How to give great interview answers


Posted on December 19th, by Dr Rob Yeung .

Over the years, I’ve trained a lot of interviewers in how to interview. I’ve interviewed candidates myself too.

But I’m also a gamekeeper turned poacher as I’ve coached job hunters who want to present themselves better at interview. Unfortunately, it still amazes me how badly most candidates come across – even though they may actually have great experience and skills. Thankfully, I’ve seen many candidates go from merely adequate at interviews to being really good.

There are some so-called experts who say that your body language is the most important thing in performing well at interview. But it is not! The most important factor in determining interview success is the extent to which you can showcase your skills and abilities.

Interviewing well is about telling compelling stories about yourself – giving examples of how you applied your skills in the past

I filmed a series of videos for my book How To Win: The Argument, the Pitch, the Job, the Race. If you want to improve your chances of getting that next job, you might want to watch this short video – it’s less than 4 minutes long!

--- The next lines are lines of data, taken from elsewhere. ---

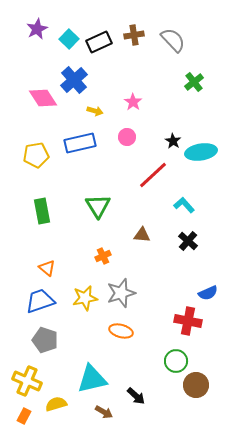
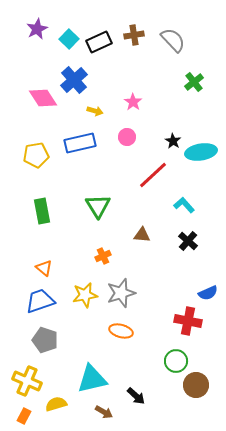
orange triangle: moved 3 px left
yellow star: moved 3 px up
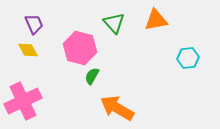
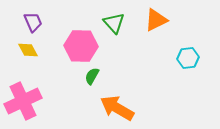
orange triangle: rotated 15 degrees counterclockwise
purple trapezoid: moved 1 px left, 2 px up
pink hexagon: moved 1 px right, 2 px up; rotated 12 degrees counterclockwise
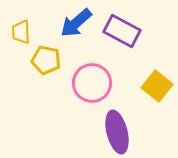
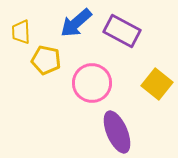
yellow square: moved 2 px up
purple ellipse: rotated 9 degrees counterclockwise
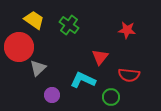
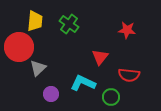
yellow trapezoid: moved 1 px right, 1 px down; rotated 60 degrees clockwise
green cross: moved 1 px up
cyan L-shape: moved 3 px down
purple circle: moved 1 px left, 1 px up
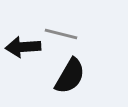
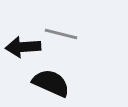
black semicircle: moved 19 px left, 7 px down; rotated 96 degrees counterclockwise
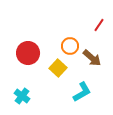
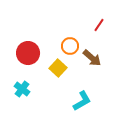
cyan L-shape: moved 9 px down
cyan cross: moved 7 px up
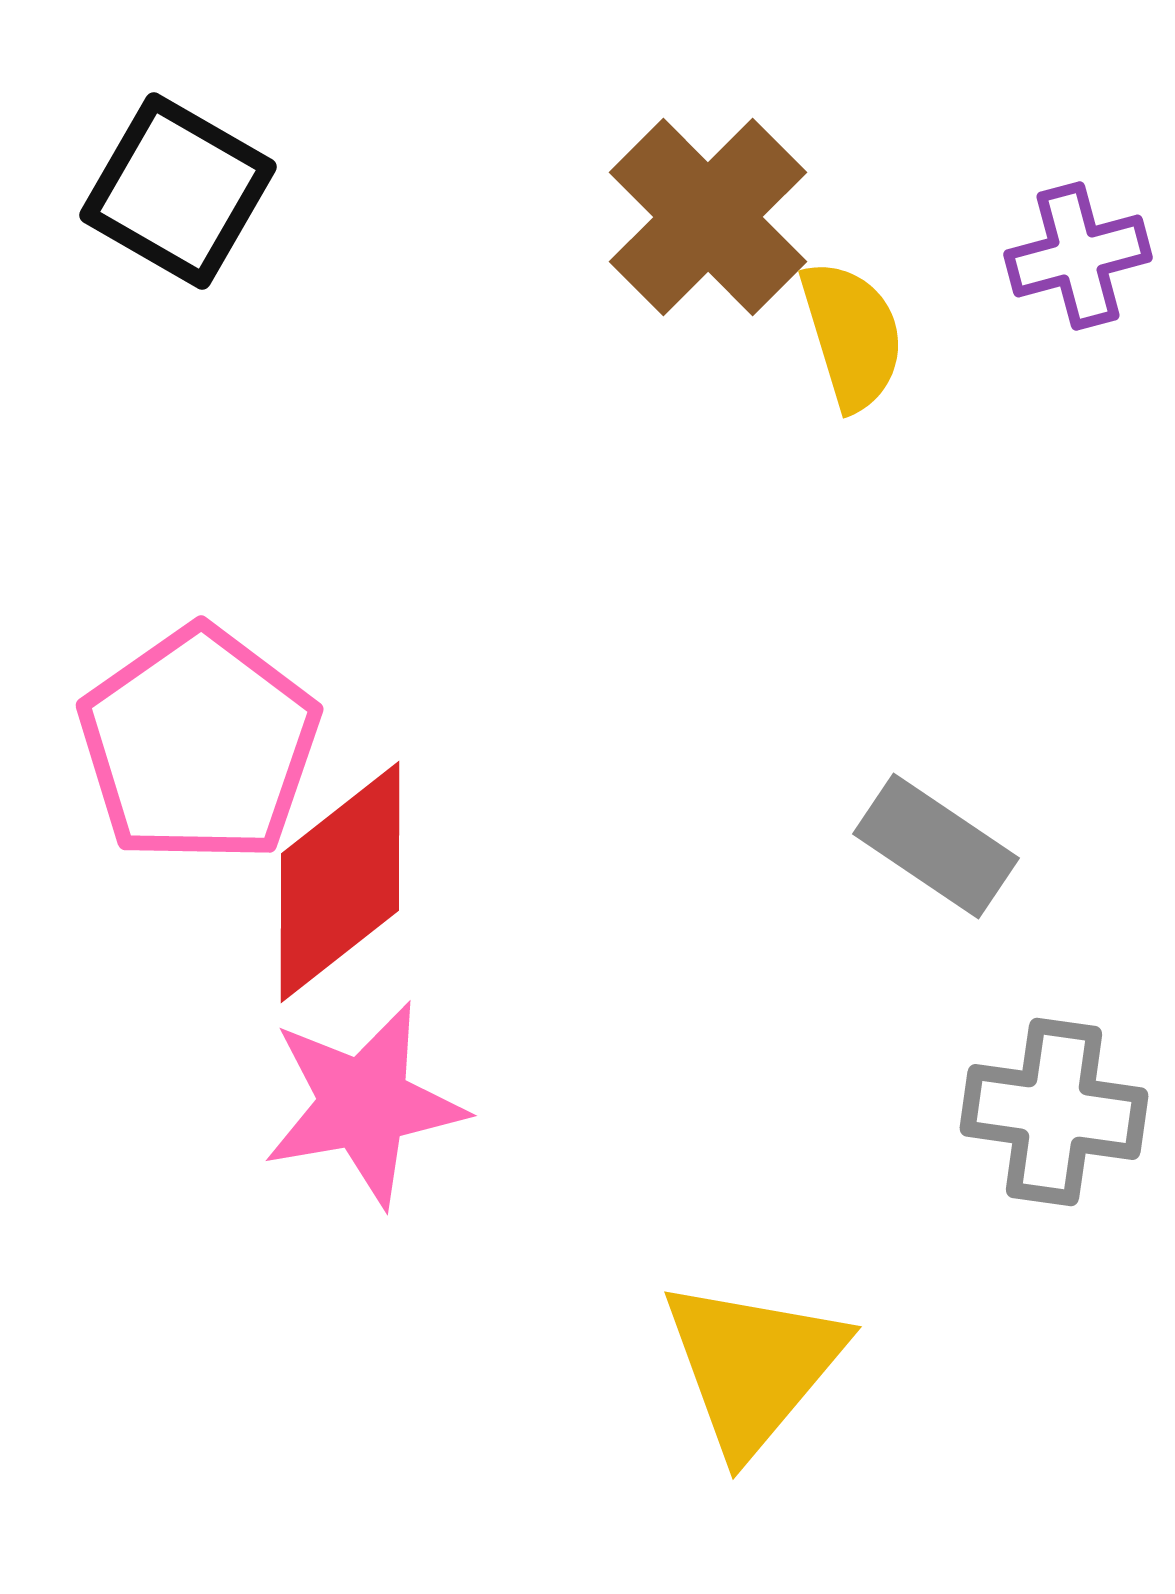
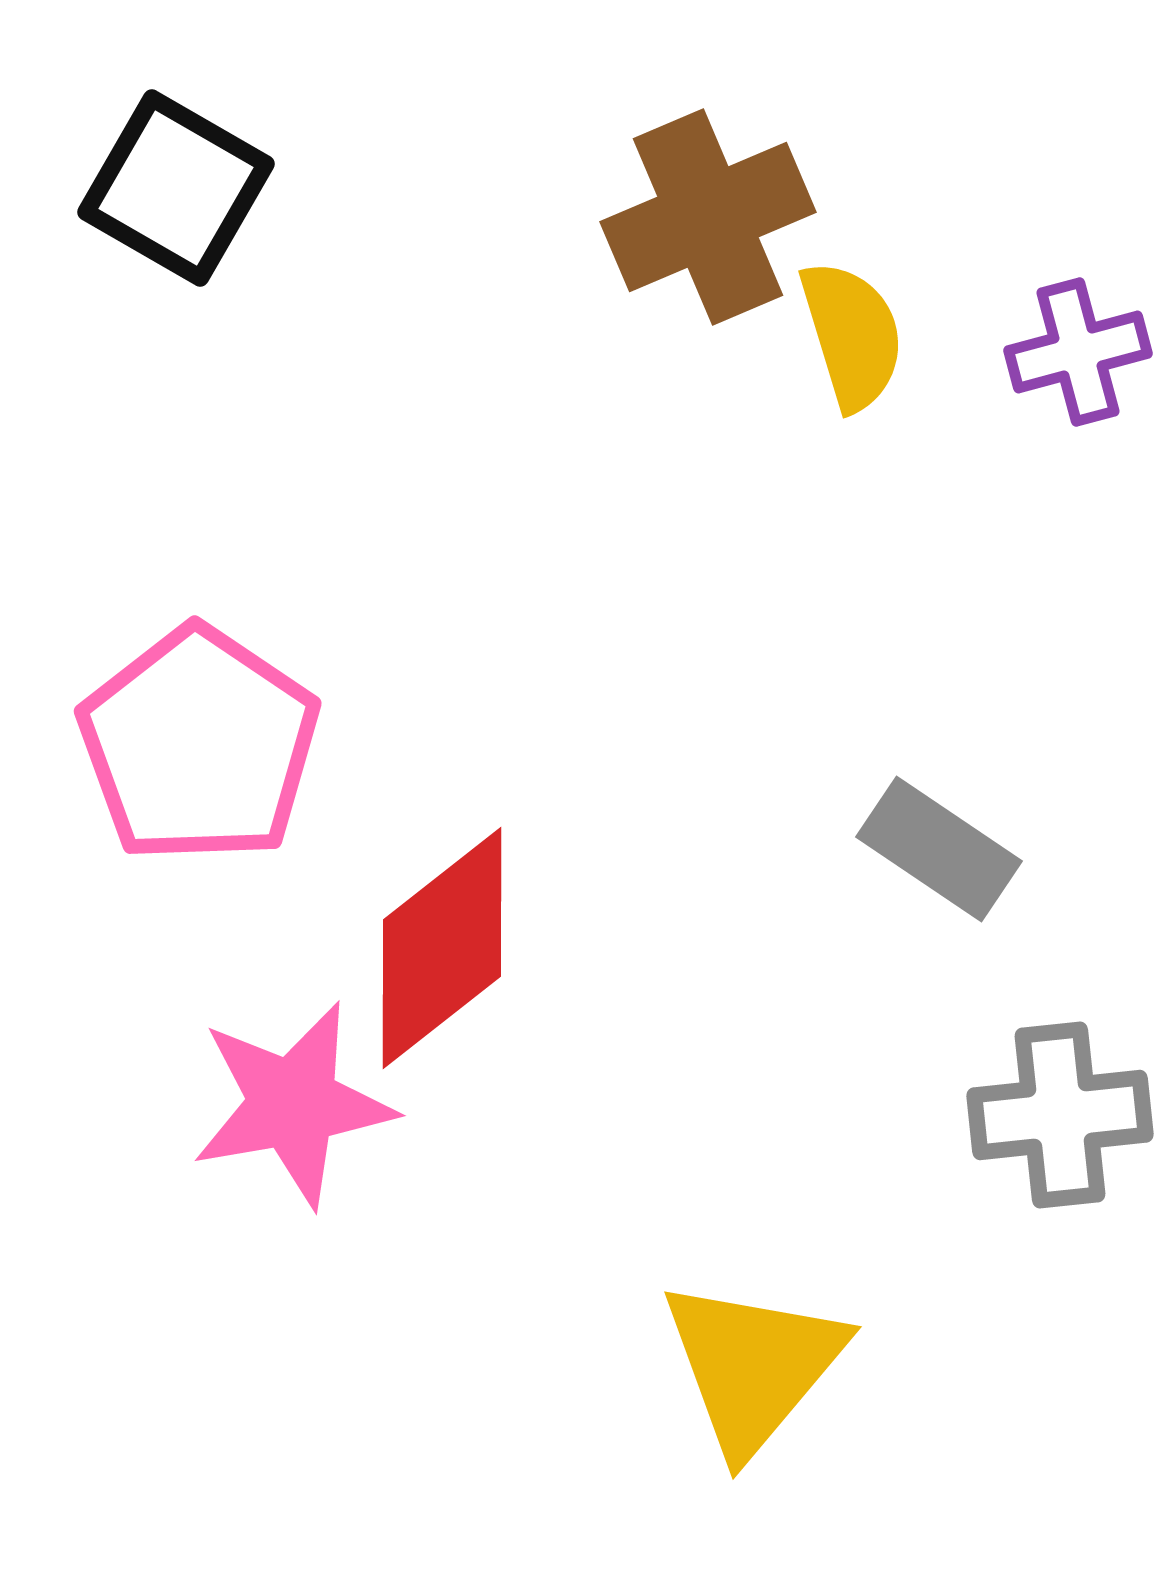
black square: moved 2 px left, 3 px up
brown cross: rotated 22 degrees clockwise
purple cross: moved 96 px down
pink pentagon: rotated 3 degrees counterclockwise
gray rectangle: moved 3 px right, 3 px down
red diamond: moved 102 px right, 66 px down
pink star: moved 71 px left
gray cross: moved 6 px right, 3 px down; rotated 14 degrees counterclockwise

Often, interviewers may ask you very general questions (e.g. “How would you describe your style of management?”) or hypothetical questions (e.g. “What would you do if one of your colleagues disagreed strongly with your point of view?”) However, I still recommend that you give specific examples of how you coped with similar situations. That’s because concrete examples are much more memorable than generalised responses. When you talk about something you actually did, you become more credible.

So answer general or hypothetical questions briefly, but then go on to give an example. Answering the two questions above, you might start off with something like: “I’d describe my style of management as being positive but firm when necessary. For example, I recently had to…” and “It’s interesting that you ask me about disagreement because one of my colleagues recently had a completely different perspective on an issue…”

Interviewing well is about preparation, preparation, preparation. So will you prepare good stories to showcase your skills?